Abstract
Background:
Natural language processing allows efficient extraction of clinical variables and outcomes from electronic health records (EHRs). However, measuring pragmatic clinical trial outcomes may demand accuracy that exceeds natural language processing performance. Combining natural language processing with human adjudication can address this gap, yet few software solutions support such workflows. We developed a modular, scalable system for natural language processing-screened human abstraction to measure the primary outcomes of two clinical trials.
Methods:
In two clinical trials of hospitalized patients with serious illness, a deep-learning natural language processing model screened electronic health record passages for documented goals-of-care discussions. Screen-positive passages were referred for human adjudication using a REDCap-based system to measure the trial outcomes.

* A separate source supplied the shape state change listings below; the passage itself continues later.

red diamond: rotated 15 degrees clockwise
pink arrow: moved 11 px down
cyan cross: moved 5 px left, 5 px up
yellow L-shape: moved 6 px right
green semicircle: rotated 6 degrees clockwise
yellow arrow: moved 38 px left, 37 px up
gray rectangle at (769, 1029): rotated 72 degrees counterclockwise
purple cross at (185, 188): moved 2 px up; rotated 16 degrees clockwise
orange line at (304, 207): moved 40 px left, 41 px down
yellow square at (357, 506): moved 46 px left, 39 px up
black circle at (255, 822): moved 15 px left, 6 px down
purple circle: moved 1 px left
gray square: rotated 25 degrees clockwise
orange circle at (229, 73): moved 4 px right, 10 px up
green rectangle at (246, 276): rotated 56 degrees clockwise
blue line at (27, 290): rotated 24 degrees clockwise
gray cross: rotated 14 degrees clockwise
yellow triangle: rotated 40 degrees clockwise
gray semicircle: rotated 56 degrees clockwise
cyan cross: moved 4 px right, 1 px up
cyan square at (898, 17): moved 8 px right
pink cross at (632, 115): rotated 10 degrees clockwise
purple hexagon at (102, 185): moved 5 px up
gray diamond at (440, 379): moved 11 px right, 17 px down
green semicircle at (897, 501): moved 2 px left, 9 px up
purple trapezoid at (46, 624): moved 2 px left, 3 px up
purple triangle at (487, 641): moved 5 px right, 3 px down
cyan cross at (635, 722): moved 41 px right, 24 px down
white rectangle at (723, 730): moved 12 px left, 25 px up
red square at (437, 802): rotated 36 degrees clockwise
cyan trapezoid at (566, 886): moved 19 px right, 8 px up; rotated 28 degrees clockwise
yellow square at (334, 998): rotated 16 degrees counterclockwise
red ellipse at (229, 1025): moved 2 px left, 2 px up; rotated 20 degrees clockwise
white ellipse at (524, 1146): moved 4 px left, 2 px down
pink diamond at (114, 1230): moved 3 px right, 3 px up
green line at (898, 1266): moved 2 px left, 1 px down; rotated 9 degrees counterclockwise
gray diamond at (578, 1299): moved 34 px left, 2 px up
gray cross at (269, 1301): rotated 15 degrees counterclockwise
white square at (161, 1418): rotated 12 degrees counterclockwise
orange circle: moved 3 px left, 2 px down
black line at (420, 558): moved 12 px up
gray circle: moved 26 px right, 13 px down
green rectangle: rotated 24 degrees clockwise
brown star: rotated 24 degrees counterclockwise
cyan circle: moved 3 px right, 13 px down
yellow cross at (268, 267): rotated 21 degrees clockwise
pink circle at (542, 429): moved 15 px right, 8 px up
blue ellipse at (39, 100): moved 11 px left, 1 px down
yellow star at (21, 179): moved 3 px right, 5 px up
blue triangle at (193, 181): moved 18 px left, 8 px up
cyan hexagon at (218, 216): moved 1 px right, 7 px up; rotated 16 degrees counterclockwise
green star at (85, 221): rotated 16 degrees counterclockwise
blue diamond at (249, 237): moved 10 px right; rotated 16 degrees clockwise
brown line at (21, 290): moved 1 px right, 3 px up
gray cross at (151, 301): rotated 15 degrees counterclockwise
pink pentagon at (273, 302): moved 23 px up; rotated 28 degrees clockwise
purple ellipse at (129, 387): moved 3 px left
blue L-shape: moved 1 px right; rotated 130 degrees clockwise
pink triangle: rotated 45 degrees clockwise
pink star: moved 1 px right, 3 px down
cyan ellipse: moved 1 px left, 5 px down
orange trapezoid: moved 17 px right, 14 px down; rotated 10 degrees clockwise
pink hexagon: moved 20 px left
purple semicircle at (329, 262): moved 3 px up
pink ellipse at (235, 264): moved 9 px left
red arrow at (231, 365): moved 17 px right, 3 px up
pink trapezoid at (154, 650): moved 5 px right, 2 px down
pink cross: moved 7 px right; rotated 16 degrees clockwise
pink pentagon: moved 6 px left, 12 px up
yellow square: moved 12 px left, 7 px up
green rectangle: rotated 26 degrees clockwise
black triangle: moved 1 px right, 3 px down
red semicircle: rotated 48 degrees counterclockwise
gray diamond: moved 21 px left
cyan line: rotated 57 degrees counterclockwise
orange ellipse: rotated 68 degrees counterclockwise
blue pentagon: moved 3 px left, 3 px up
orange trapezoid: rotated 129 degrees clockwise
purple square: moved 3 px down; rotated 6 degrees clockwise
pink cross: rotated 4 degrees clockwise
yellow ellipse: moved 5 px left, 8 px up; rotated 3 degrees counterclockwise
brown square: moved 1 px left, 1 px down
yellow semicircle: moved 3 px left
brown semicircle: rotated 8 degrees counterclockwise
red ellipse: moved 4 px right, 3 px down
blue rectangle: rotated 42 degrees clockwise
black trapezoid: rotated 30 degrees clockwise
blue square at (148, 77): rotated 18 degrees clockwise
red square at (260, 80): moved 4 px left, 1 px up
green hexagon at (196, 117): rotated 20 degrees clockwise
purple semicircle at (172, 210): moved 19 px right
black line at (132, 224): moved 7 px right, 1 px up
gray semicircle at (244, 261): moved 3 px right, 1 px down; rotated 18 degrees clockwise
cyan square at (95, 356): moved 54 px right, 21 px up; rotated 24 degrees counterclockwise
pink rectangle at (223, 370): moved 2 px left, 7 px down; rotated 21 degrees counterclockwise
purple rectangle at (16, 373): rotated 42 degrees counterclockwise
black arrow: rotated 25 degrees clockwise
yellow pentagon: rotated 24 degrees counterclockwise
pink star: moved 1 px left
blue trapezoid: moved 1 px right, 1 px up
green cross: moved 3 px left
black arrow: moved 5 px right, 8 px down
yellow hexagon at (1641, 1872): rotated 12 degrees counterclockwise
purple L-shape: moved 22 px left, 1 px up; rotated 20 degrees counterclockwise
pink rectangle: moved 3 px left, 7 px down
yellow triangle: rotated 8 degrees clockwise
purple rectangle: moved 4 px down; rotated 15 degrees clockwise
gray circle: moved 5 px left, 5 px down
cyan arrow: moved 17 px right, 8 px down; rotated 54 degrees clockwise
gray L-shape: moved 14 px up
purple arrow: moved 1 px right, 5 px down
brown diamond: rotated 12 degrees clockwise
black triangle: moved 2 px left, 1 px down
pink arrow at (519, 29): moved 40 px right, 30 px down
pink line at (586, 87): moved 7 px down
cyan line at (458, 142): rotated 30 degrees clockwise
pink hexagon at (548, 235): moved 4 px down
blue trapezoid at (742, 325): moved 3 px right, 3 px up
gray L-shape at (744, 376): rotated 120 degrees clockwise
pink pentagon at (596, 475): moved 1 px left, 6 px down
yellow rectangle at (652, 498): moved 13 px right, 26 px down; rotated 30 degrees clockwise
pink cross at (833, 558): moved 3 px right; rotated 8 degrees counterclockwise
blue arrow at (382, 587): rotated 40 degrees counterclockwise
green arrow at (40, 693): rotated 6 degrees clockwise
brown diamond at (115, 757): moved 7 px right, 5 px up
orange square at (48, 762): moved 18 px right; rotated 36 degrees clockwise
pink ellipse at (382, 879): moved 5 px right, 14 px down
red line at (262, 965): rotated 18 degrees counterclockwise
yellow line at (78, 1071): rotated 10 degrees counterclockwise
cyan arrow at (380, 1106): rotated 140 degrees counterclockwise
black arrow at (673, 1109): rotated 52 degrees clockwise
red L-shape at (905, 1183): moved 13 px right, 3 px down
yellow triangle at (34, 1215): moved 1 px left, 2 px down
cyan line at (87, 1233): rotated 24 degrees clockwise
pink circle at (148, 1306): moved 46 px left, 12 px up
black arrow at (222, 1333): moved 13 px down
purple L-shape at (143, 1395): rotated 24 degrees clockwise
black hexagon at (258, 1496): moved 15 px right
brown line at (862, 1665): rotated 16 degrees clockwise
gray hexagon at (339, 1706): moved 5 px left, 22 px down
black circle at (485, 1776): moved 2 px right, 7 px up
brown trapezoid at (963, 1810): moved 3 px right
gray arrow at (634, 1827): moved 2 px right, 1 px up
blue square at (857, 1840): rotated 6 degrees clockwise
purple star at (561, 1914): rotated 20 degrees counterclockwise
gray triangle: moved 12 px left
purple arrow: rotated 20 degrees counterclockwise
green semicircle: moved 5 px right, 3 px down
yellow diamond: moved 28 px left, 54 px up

Dynamic pooling of passages using structured query language within the REDCap database reduced unnecessary abstraction while ensuring data completeness.
Results:
In the first trial (N = 2512), natural language processing identified 22,187 screen-positive passages (0.8%) from 2.6 million electronic health record passages. Human reviewers adjudicated 7494 passages over 34.3 abstractor-hours to measure the cumulative incidence and time to first documented goals-of-care discussion for all patients with 92.6% patient-level sensitivity. In the second trial (N = 617), natural language processing identified 8952 screen-positive passages (1.6%) from 559,596 passages at a threshold with near-100% sensitivity. Human reviewers adjudicated 3509 passages over 27.9 abstractor-hours to measure the same outcome for all patients.
Discussion:
We present the design and source code for a scalable and efficient pipeline for measuring complex electronic health record-derived outcomes using natural language processing-screened human abstraction. This implementation is adaptable to diverse research needs, and its modular pipeline represents a practical middle ground between custom software and commercial platforms.